I'm having difficulty evaluating the following integral using residue theory, and would love some advice on proceeding. Below I develop my approach to the problem:
$$\int_{0}^{\infty} \frac{x^3sin(kx)}{x^4+a^4} dx; \quad k \in \!R,\ a^4>0$$
For simplicity, let's refer to $\frac{x^3}{x^4+a^4}$ as $f(x)$, where we note that $f(x)$ is an odd function, which makes this integral a bit tricky. In the textbook I use, integrals of this type call for a contour that takes the shape of a 'partial arc of a circle' composed of three pieces: $C_R$, $C_L$, and $C_x$, where $C_R:Re^{i\theta}:0\leq \theta \leq \phi$, $C_x$: is along the x-axis, and $C_L$ connects $C_R$ and $C_x$. This results in the following:
$$\int_{C}^{} \frac{z^3e^{ikz}}{z^4+a^4} dz = (\int_{C_L}^{}+\int_{C_x}^{}+\int_{C_R}^{})\frac{z^3e^{ikz}}{z^4+a^4}dz = 2\pi i\sum_{j}^{} Res(f;z_j)$$
Above I have replaced $sin(kz)$ with $e^{ikz}$ since we can take the imaginary part of the resulting integral to get our respective solution. Also note, we specifically select $\phi$ such that $C_L$ will simplify down based on 'symmetry properties' - one of the difficulties I am facing. Furthermore, using Jordan's Lemma, $C_R$ will go to $0$ as R approaches $\infty$. We are then left with evaluating $C_L$ and $C_x$. What choice of $\phi$ should I make to simplify $C_L$? Once I know this, I can easily calculate the relevant residues and solve the problem.

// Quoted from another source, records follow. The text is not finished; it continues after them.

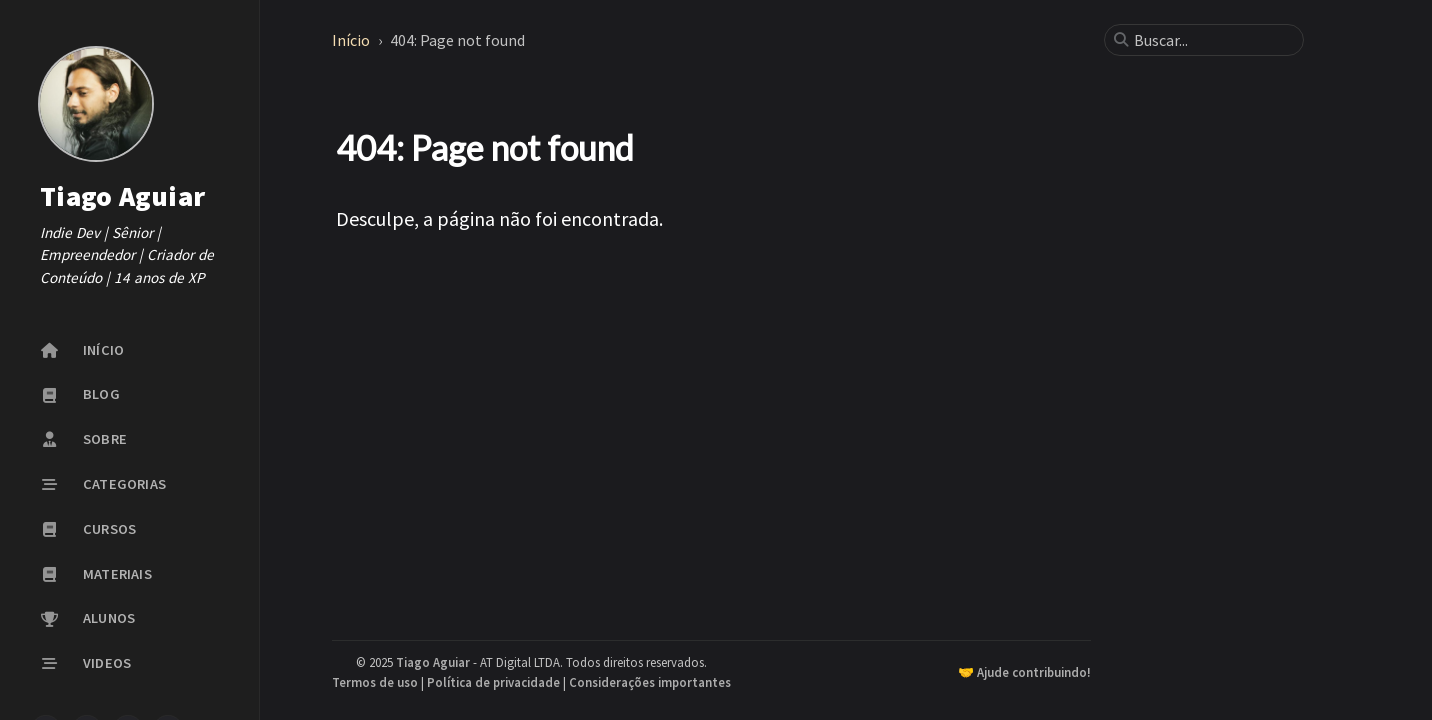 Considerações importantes (650, 682)
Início (352, 40)
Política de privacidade (493, 682)
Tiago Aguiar (122, 196)
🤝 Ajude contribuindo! (1024, 672)
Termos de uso (375, 682)
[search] (1212, 40) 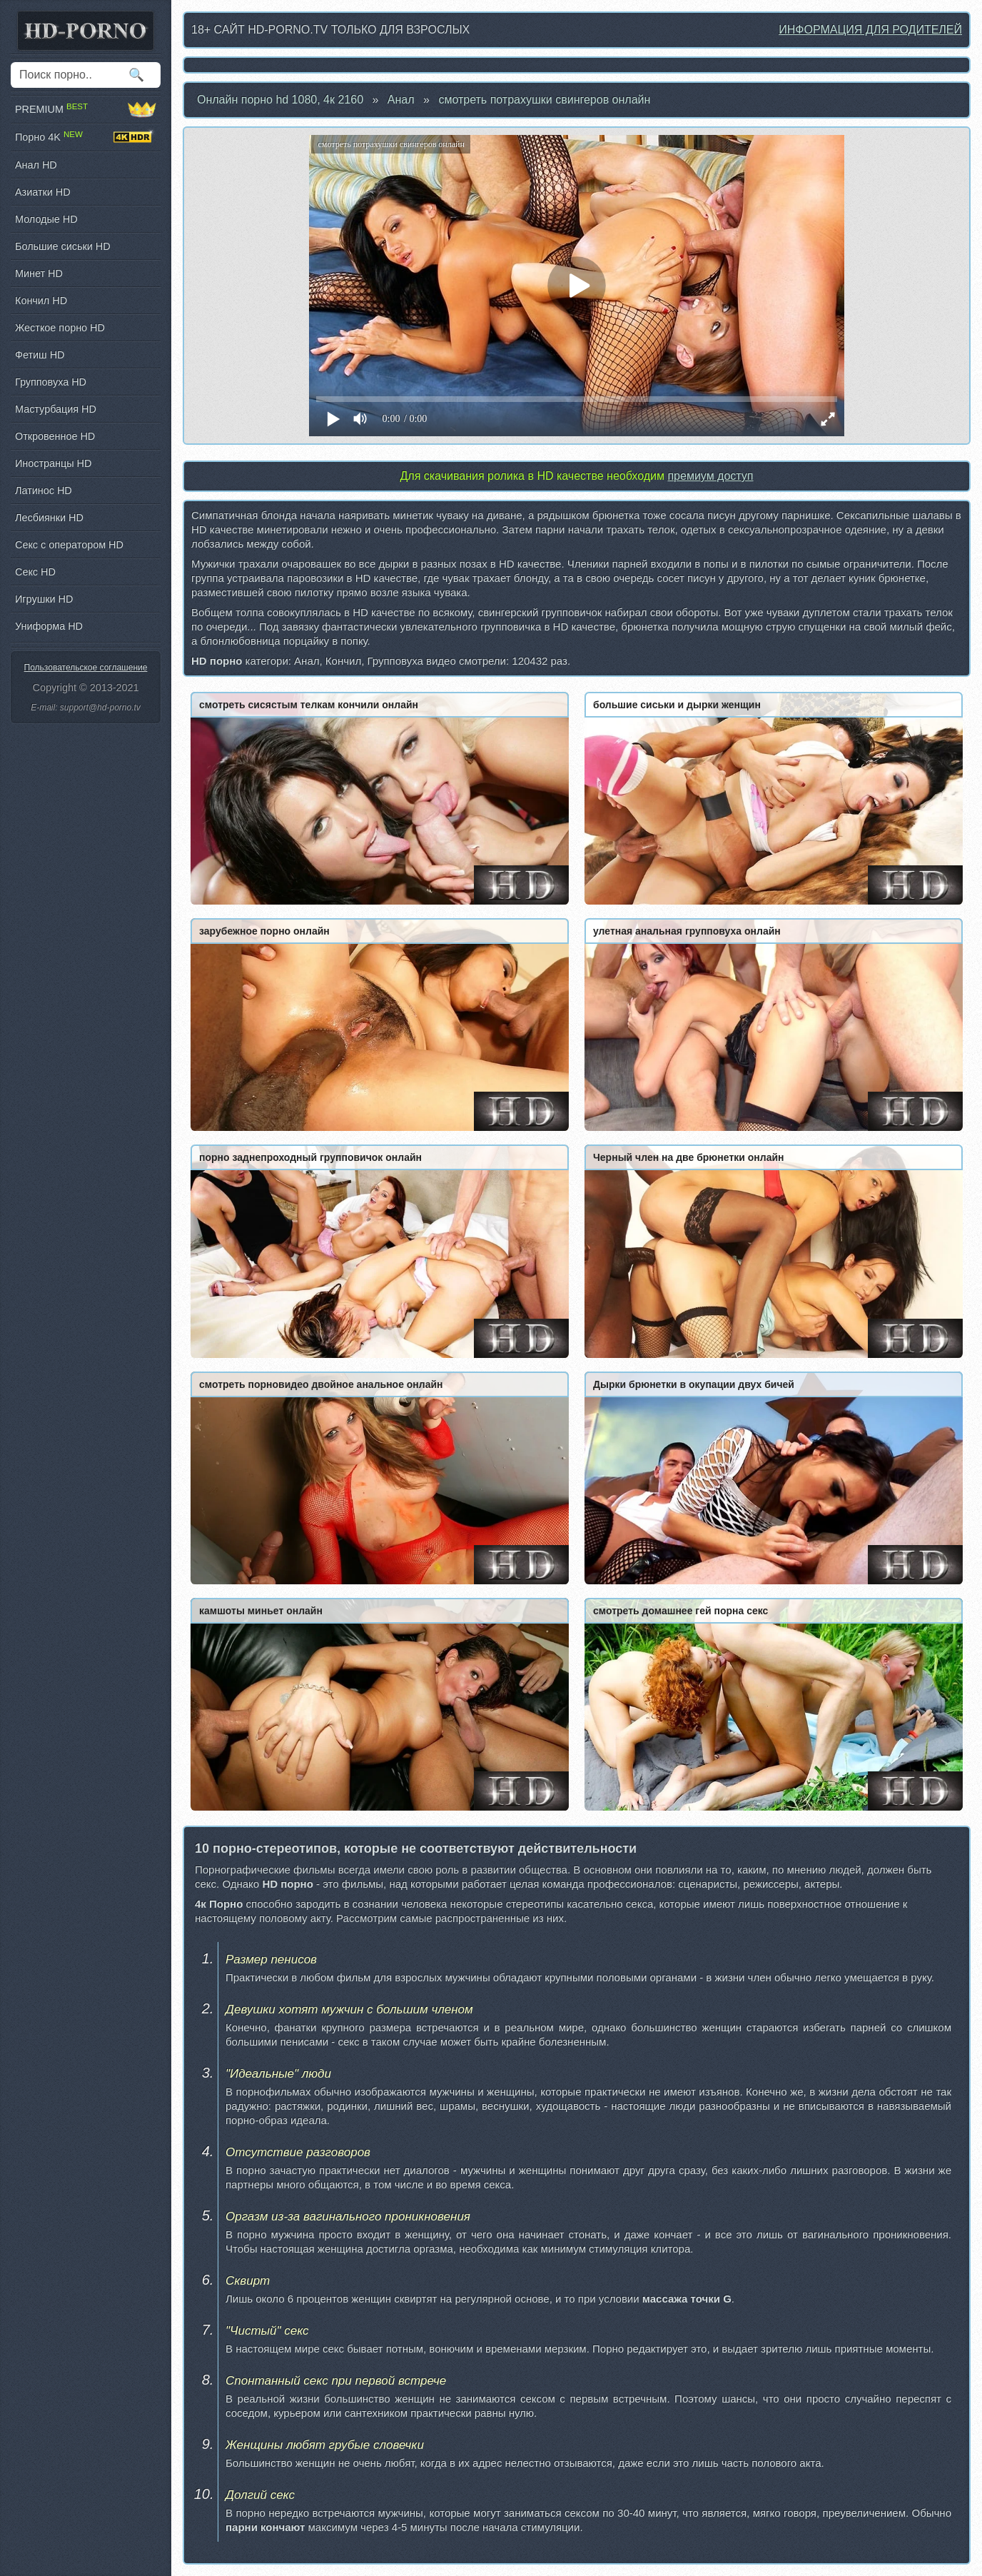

Note: After further thought, I'm unsure that a proper selection of $\phi$ will simplify $C_L$ due to the pesky $e^{ikz}$ term.
We may get rid of a parameter by assuming $a,k>0$ and by setting $x=az, m=ak$.
$$I(a,k)=\int_{0}^{+\infty}\frac{x^3}{x^4+a^4}\sin(kx)\,dx = \int_{0}^{+\infty}\frac{z^3}{z^4+1}\sin(mz)\,dz =J(m).$$ By the residue theorem: $$\begin{eqnarray*} \frac{z^3}{z^4+1} &=& \frac{1}{4}\cdot\frac{1}{z-\frac{1+i}{\sqrt{2}}}+\frac{1}{4}\cdot\frac{1}{z-\frac{-1+i}{\sqrt{2}}}+\frac{1}{4}\cdot\frac{1}{z-\frac{-1-i}{\sqrt{2}}}+\frac{1}{4}\cdot\frac{1}{z-\frac{1-i}{\sqrt{2}}}\\ \end{eqnarray*}$$ and: $$ J(m) = \frac{1}{2}\int_{\mathbb{R}}\frac{z^3\sin(mz)}{z^4+1}\,dz = \frac{1}{2}\text{Im}\int_{\mathbb{R}}\frac{z^3 e^{miz}}{z^4+1}\,dz$$ Now we may consider a contour in the upper half-plane, in such a way that the last integrand function fulfills Jordan's lemma. We get: $$ J(m) = \frac{\pi}{2} e^{-m/\sqrt{2}}\cos\left(m/\sqrt{2}\right).$$